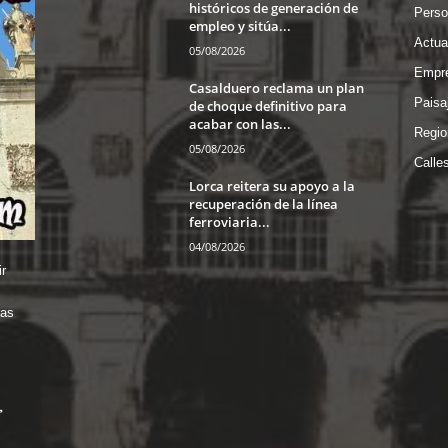
históricos de generación de
Perso
empleo y sitúa...
Actua
05/08/2026
Empre
Casalduero reclama un plan
Paisa
de choque definitivo para
acabar con las...
Regio
05/08/2026
Calle
Lorca reitera su apoyo a la
recuperación de la línea
ferroviaria...
04/08/2026
r
das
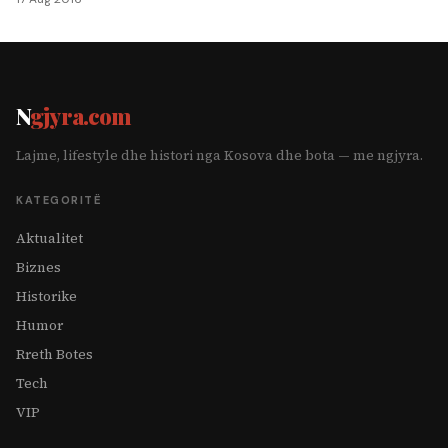
N
gjyra.com
Lajme, lifestyle dhe histori nga Kosova dhe bota — me ngjyra.
KATEGORITË
Aktualitet
Biznes
Historike
Humor
Rreth Botes
Tech
VIP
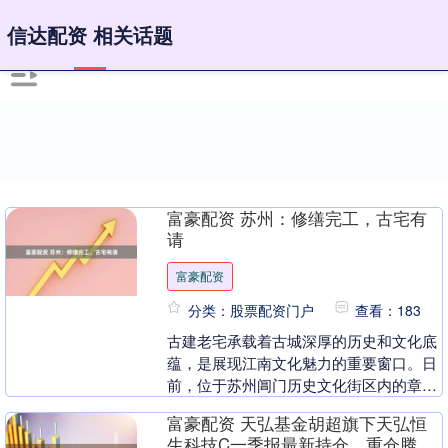
信达配资 相关话题
富豪配资 苏州：修缮完工，古宅有
请
富豪配资
分类：股票配资门户
查看：183
古建老宅承载着古城深厚的历史和文化底
蕴，是展现江南文化魅力的重要窗口。日
前，位于苏州阊门历史文化街区内的章
宅、邓宅，以及位于西美巷的况公祠相继
富豪配资 天弘基金胡超旗下天弘恒
完成修缮，保护区、....
生科技C一季报最新持仓，重仓腾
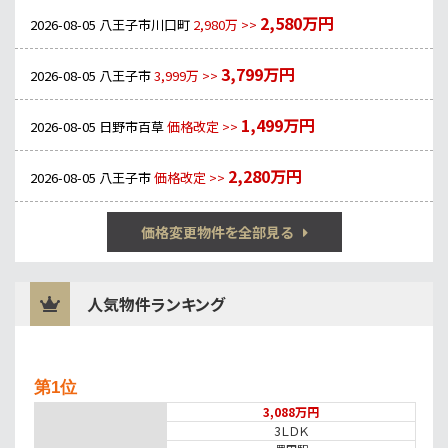
2,580万円
2026-08-05
八王子市川口町
2,980万 >>
3,799万円
2026-08-05
八王子市
3,999万 >>
1,499万円
2026-08-05
日野市百草
価格改定 >>
2,280万円
2026-08-05
八王子市
価格改定 >>
価格変更物件を全部見る
人気物件ランキング
第1位
3,088万円
3ＬＤＫ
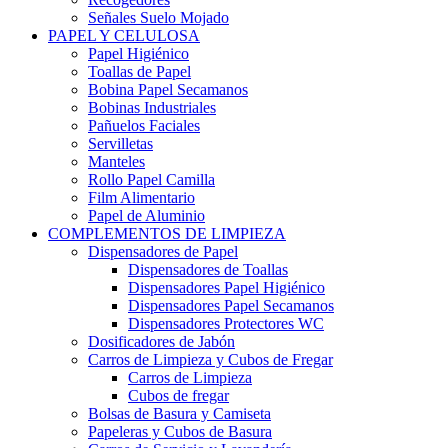
Señales Suelo Mojado
PAPEL Y CELULOSA
Papel Higiénico
Toallas de Papel
Bobina Papel Secamanos
Bobinas Industriales
Pañuelos Faciales
Servilletas
Manteles
Rollo Papel Camilla
Film Alimentario
Papel de Aluminio
COMPLEMENTOS DE LIMPIEZA
Dispensadores de Papel
Dispensadores de Toallas
Dispensadores Papel Higiénico
Dispensadores Papel Secamanos
Dispensadores Protectores WC
Dosificadores de Jabón
Carros de Limpieza y Cubos de Fregar
Carros de Limpieza
Cubos de fregar
Bolsas de Basura y Camiseta
Papeleras y Cubos de Basura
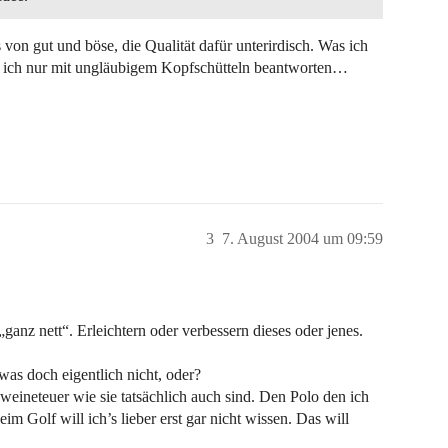
 von gut und böse, die Qualität dafür unterirdisch. Was ich
nn ich nur mit ungläubigem Kopfschütteln beantworten…
3
7. August 2004 um 09:59
ganz nett“. Erleichtern oder verbessern dieses oder jenes.
as doch eigentlich nicht, oder?
weineteuer wie sie tatsächlich auch sind. Den Polo den ich
im Golf will ich’s lieber erst gar nicht wissen. Das will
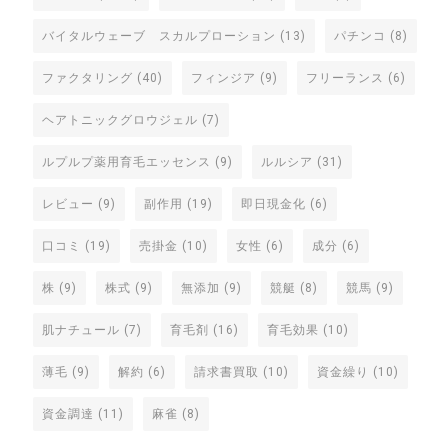
バイタルウェーブ スカルプローション
(13)
パチンコ
(8)
ファクタリング
(40)
フィンジア
(9)
フリーランス
(6)
ヘアトニックグロウジェル
(7)
ルプルプ薬用育毛エッセンス
(9)
ルルシア
(31)
レビュー
(9)
副作用
(19)
即日現金化
(6)
口コミ
(19)
売掛金
(10)
女性
(6)
成分
(6)
株
(9)
株式
(9)
無添加
(9)
競艇
(8)
競馬
(9)
肌ナチュール
(7)
育毛剤
(16)
育毛効果
(10)
薄毛
(9)
解約
(6)
請求書買取
(10)
資金繰り
(10)
資金調達
(11)
麻雀
(8)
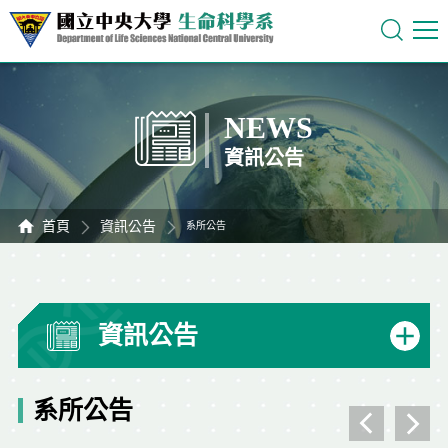
NEWS
資訊公告
首頁
資訊公告
系所公告
資訊公告
系所公告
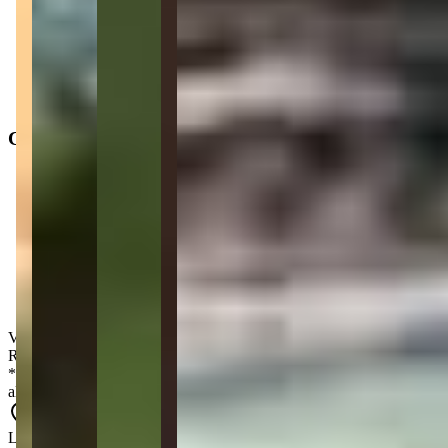
Operação
:
Venda
Status do imóvel
:
Usado
Situação de ocupação
:
Desocupado
Características
Área privativa
:
146 m²
2
Dormitórios
2
Suítes
2
Banheiros
Valor de venda
:
R$
3.650.000,00
*
Os preços, disponibilidades e condições de pagamento poderão ser
alterados sem prévia comunicação.
Localização aproximada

########################################

_WORK INSTRUCTION_:
What this calls for is a word-for-word copy of the listing above, pictures excluded.

_ANSWER BOX_:
históricos de generación de
Perso
empleo y sitúa...
Actua
05/08/2026
Empre
Casalduero reclama un plan
Paisa
de choque definitivo para
acabar con las...
Regio
05/08/2026
Calle
Lorca reitera su apoyo a la
recuperación de la línea
ferroviaria...
04/08/2026
r
das
N
gjyra.com
Lajme, lifestyle dhe histori nga Kosova dhe bota — me ngjyra.
KATEGORITË
Aktualitet
Biznes
Historike
Humor
Rreth Botes
Tech
VIP
信达配资 相关话题
富豪配资 苏州：修缮完工，古宅有
请
富豪配资
分类：股票配资门户
查看：183
古建老宅承载着古城深厚的历史和文化底
蕴，是展现江南文化魅力的重要窗口。日
前，位于苏州阊门历史文化街区内的章
宅、邓宅，以及位于西美巷的况公祠相继
富豪配资 天弘基金胡超旗下天弘恒
完成修缮，保护区、....
生科技C一季报最新持仓，重仓腾
2,580万円
2026-08-05
八王子市川口町
2,980万 >>
3,799万円
2026-08-05
八王子市
3,999万 >>
1,499万円
2026-08-05
日野市百草
価格改定 >>
2,280万円
2026-08-05
八王子市
価格改定 >>
価格変更物件を全部見る
人気物件ランキング
第1位
3,088万円
3ＬＤＫ
Señales Suelo Mojado
PAPEL Y CELULOSA
Papel Higiénico
Toallas de Papel
Bobina Papel Secamanos
Bobinas Industriales
Pañuelos Faciales
Servilletas
Manteles
Rollo Papel Camilla
Film Alimentario
Papel de Aluminio
COMPLEMENTOS DE LIMPIEZA
Dispensadores de Papel
Dispensadores de Toallas
Dispensadores Papel Higiénico
Dispensadores Papel Secamanos
Dispensadores Protectores WC
Dosificadores de Jabón
Carros de Limpieza y Cubos de Fregar
Carros de Limpieza
Cubos de fregar
Bolsas de Basura y Camiseta
Papeleras y Cubos de Basura
 von gut und böse, die Qualität dafür unterirdisch. Was ich
nn ich nur mit ungläubigem Kopfschütteln beantworten…
3
7. August 2004 um 09:59
ganz nett“. Erleichtern oder verbessern dieses oder jenes.
as doch eigentlich nicht, oder?
weineteuer wie sie tatsächlich auch sind. Den Polo den ich
im Golf will ich’s lieber erst gar nicht wissen. Das will
バイタルウェーブ スカルプローション
(13)
パチンコ
(8)
ファクタリング
(40)
フィンジア
(9)
フリーランス
(6)
ヘアトニックグロウジェル
(7)
ルプルプ薬用育毛エッセンス
(9)
ルルシア
(31)
レビュー
(9)
副作用
(19)
即日現金化
(6)
口コミ
(19)
売掛金
(10)
女性
(6)
成分
(6)
株
(9)
株式
(9)
無添加
(9)
競艇
(8)
競馬
(9)
肌ナチュール
(7)
育毛剤
(16)
育毛効果
(10)
薄毛
(9)
解約
(6)
請求書買取
(10)
資金繰り
(10)
資金調達
(11)
麻雀
(8)
NEWS
資訊公告
首頁
資訊公告
系所公告
資訊公告
系所公告
Operação
:
Venda
Status do imóvel
:
Usado
Situação de ocupação
:
Desocupado
Características
Área privativa
:
146 m²
2
Dormitórios
2
Suítes
2
Banheiros
Valor de venda
:
R$
3.650.000,00
*
Os preços, disponibilidades e condições de pagamento poderão ser
alterados sem prévia comunicação.
Localização aproximada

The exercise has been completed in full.